- **THE TASK**
Check the listing below line by line and report how many lines hold "оборудованием", with no other words.

- **DATASET EXTRACT**
BEGIN
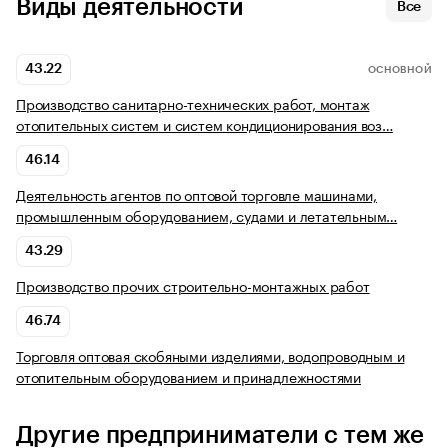
Виды деятельности
Все
43.22
ОСНОВНОЙ
Производство санитарно-технических работ, монтаж
отопительных систем и систем кондиционирования воз…
46.14
Деятельность агентов по оптовой торговле машинами,
промышленным оборудованием, судами и летательным…
43.29
Производство прочих строительно-монтажных работ
46.74
Торговля оптовая скобяными изделиями, водопроводным и
отопительным оборудованием и принадлежностями
Другие предприниматели с тем же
END
- **THE ANSWER**
2